Since the introduction of Prescribed Medical Benefits (PMBs) in 2004, definitions, inclusions, cost and reviews, have raised concerns. PMBs were well intentioned – make sure members have cover for emergencies and big events. But schemes were left with an open ended liability as regulation requires PMBs to be ‘paid in full.’ Last week proposed changes were announced that saw the wording ‘paid in full’ being replaced by ‘in accordance with.’
Prescribed Minimum Benefits – 270 medical conditions and 27 chronic conditions. Schemes can enter into pricing agreements with designated service providers, but where care for PMBs is given in an emergency; costs have to be covered in full.
Is paid in full a problem?
It is effectively a blank cheque. It presented “an unpredictable obligation for schemes as there was no limit to what a provider could charge,” says Jonathan Broomberg, CEO of Discovery Health.
Dissenting views: PMBs are cost drivers
No: The Council for Medical Schemes (CMS) has consistently and persistently denied that PMBs have been driving up costs. In their 2014 annual report, chairperson Professor Yosuf Veriava states that the claims that PMBs have placed onerous financial burdens on schemes “are not borne out by the data…”
Yes: Fedhealth chairman Jeremy Yatt says they have “encountered many instances where certain providers have charged significantly more for a PMB consultation than for a non-PMB consultation.”
The proposed change to Regulation 8 is on www.gov.za
The key phrase: medical schemes are liable for payment for services in accordance with the billing rules and the tariff codes of the 2006 National Health Reference Price List (NHRPL) tariffs.
Schemes may also negotiate alternative tariffs with providers.
What does this change mean?
The change is probably long overdue, says Gregory Setzkorn, chairperson of the FIA’s Healthcare Executive Committee. “Schemes had no flexibility to negotiate rates.” Schemes belong to members, so it was the members who were bearing the brunt of the high costs.”
But: Members could now face co-payments. The proposal changes what medical schemes pay, not what health care providers charge. Low or no co-payments may rest with schemes’ ability to negotiate prices.
“The suggestion that this proposed amendment will pose huge PMB co-payments to members is incorrect,” says Bestmed CEO, Dries La Grange. “Medical schemes are, and have always been willing to negotiate reasonable tariffs for PMB services.”
The price list problem
The draft proposes one option of using the 2006 NHRPL and inflating it, using CPI. The NHRPL was put out to pasture in 2010 after a court case. The prices were found to have no relation to cost and to be unreasonably low. In 2013, Casper Venter, CEO of HealthMan, noted that the NHRPL of 2006 “no longer represents the full scope of specialist practices in South Africa,” nor does it include the latest technologies. One example: malpractice insurance for obstetricians increased 884% in 13 years.
Is this a well intentioned change that faces legal challenges? “It is very likely that they will be challenged by various parties,” says Broomberg.

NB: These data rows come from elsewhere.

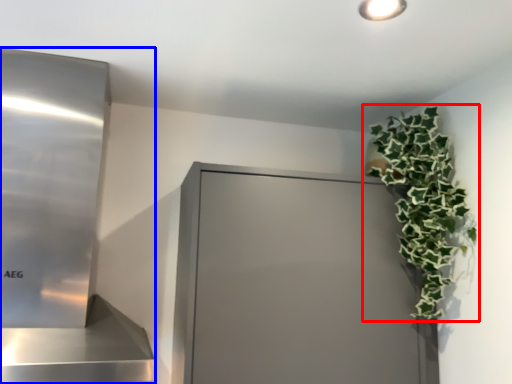 Question: Which object is further to the camera taking this photo, houseplant (highlighted by a red box) or appliance (highlighted by a blue box)?

Choices:
 (A) houseplant
 (B) appliance

Answer: (A) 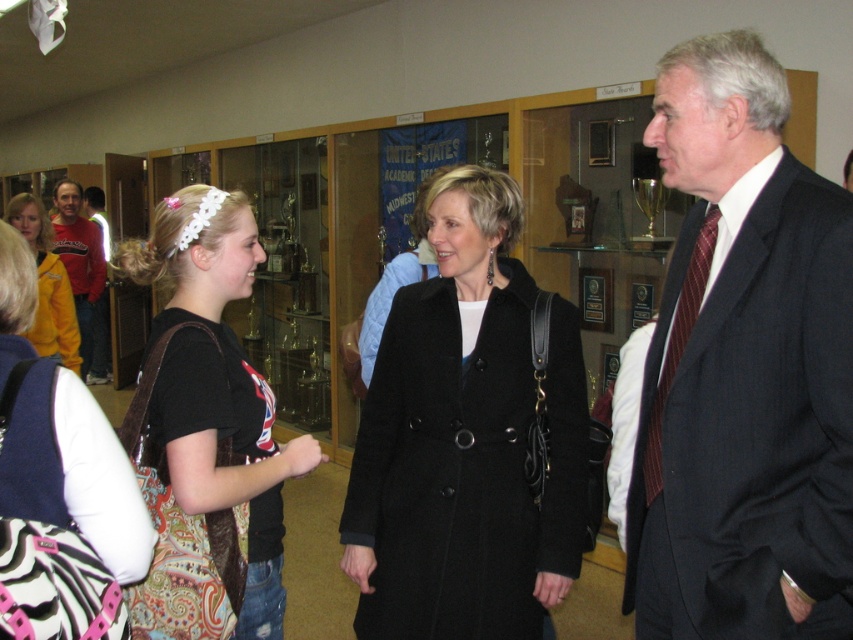 Please describe the position of the black cotton shirt at center in terms of its coordinates within the image frame. The image frame has a coordinate system where the origin is at the bottom left corner, with x increasing to the right and y increasing upwards. The coordinates are normalized between 0 and 1. You must mention the object label exactly as given in the Objects section in your answer.

The black cotton shirt at center is located at coordinates approximately 0.675 in the x direction and 0.242 in the y direction within the image frame. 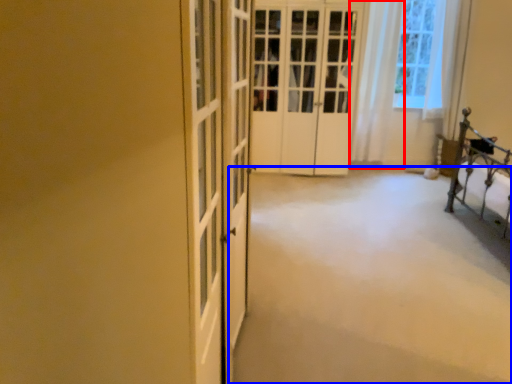 Question: Among these objects, which one is nearest to the camera, curtain (highlighted by a red box) or plain (highlighted by a blue box)?

Choices:
 (A) curtain
 (B) plain

Answer: (B) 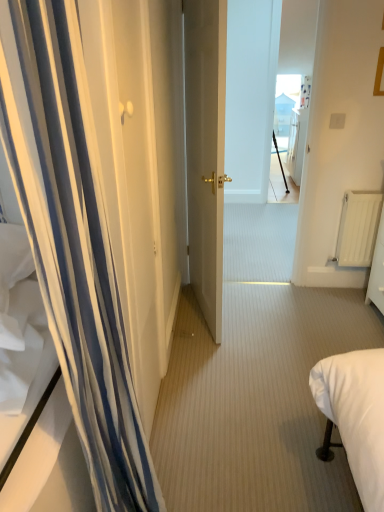 Question: Can you see white striped curtain at left touching matte gold door at center?

Choices:
 (A) no
 (B) yes

Answer: (A)

Question: Is white striped curtain at left bigger than matte gold door at center?

Choices:
 (A) no
 (B) yes

Answer: (A)

Question: Does white striped curtain at left come in front of matte gold door at center?

Choices:
 (A) no
 (B) yes

Answer: (B)

Question: Does white striped curtain at left have a lesser height compared to matte gold door at center?

Choices:
 (A) no
 (B) yes

Answer: (B)

Question: Is white striped curtain at left oriented away from matte gold door at center?

Choices:
 (A) no
 (B) yes

Answer: (A)

Question: Is matte gold door at center a part of white striped curtain at left?

Choices:
 (A) no
 (B) yes

Answer: (A)

Question: Does black matte tripod at center turn towards matte gold door at center?

Choices:
 (A) no
 (B) yes

Answer: (A)

Question: Is black matte tripod at center bigger than matte gold door at center?

Choices:
 (A) no
 (B) yes

Answer: (A)

Question: Is black matte tripod at center wider than matte gold door at center?

Choices:
 (A) yes
 (B) no

Answer: (B)

Question: From a real-world perspective, is black matte tripod at center beneath matte gold door at center?

Choices:
 (A) yes
 (B) no

Answer: (A)

Question: Is matte gold door at center at the back of black matte tripod at center?

Choices:
 (A) no
 (B) yes

Answer: (A)

Question: Does black matte tripod at center appear on the right side of matte gold door at center?

Choices:
 (A) no
 (B) yes

Answer: (B)

Question: Is matte gold door at center far from black matte tripod at center?

Choices:
 (A) yes
 (B) no

Answer: (A) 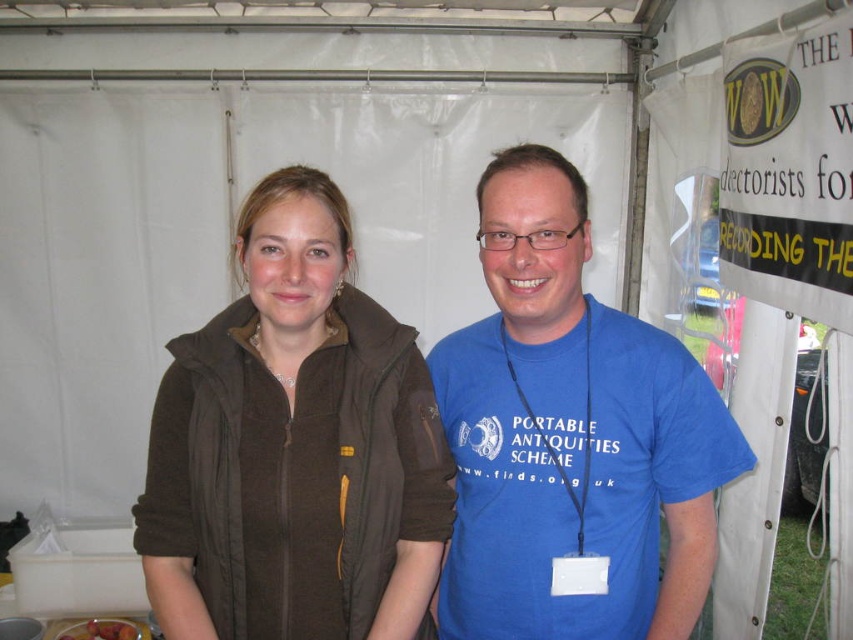 Question: In this image, where is brown fleece jacket at center located relative to blue cotton t-shirt at center?

Choices:
 (A) right
 (B) left

Answer: (B)

Question: Is brown fleece jacket at center positioned in front of blue cotton t-shirt at center?

Choices:
 (A) yes
 (B) no

Answer: (B)

Question: In this image, where is brown fleece jacket at center located relative to blue cotton t-shirt at center?

Choices:
 (A) above
 (B) below

Answer: (B)

Question: Which point appears closest to the camera in this image?

Choices:
 (A) (515, 586)
 (B) (318, 397)

Answer: (B) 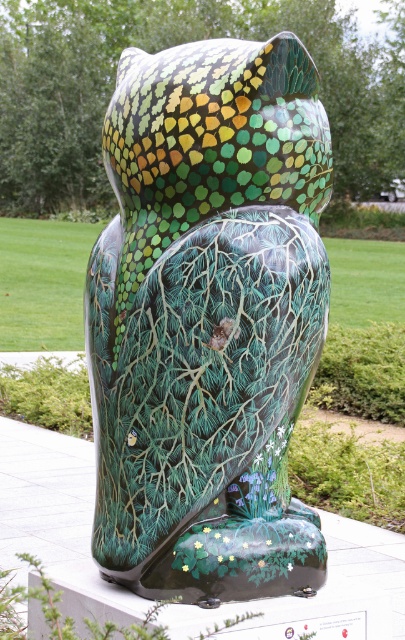 Question: Does glossy ceramic owl at center lie in front of green glossy owl at center?

Choices:
 (A) no
 (B) yes

Answer: (B)

Question: Is glossy ceramic owl at center to the left of green glossy owl at center from the viewer's perspective?

Choices:
 (A) yes
 (B) no

Answer: (A)

Question: Does glossy ceramic owl at center appear under green glossy owl at center?

Choices:
 (A) yes
 (B) no

Answer: (A)

Question: Which point is closer to the camera taking this photo?

Choices:
 (A) (247, 144)
 (B) (321, 13)

Answer: (A)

And then there is Gap cover and demarcation regulations. If a scheme does not have to pay in full, surely there should be scope for gap cover, and certainly a lot less restrictive than the last proposed R50 000 cap?
Outlawing “paid in full” seems reasonable, negotiated rates has potential, the NHRPL is questionable. If, unintentionally, benefits have been skewed towards PMBs because of price issues, more comprehensive cover could be possible in future.
Comment on the proposal is due 14 October, the time when plans for 2016 have to be chosen. Given the timeframe and potential delays, 2016 options may not need to factor in potential changes, but Setzkorn notes that a lot of advisory work will need to be done to ensure clients and members are adequately covered for the coming year.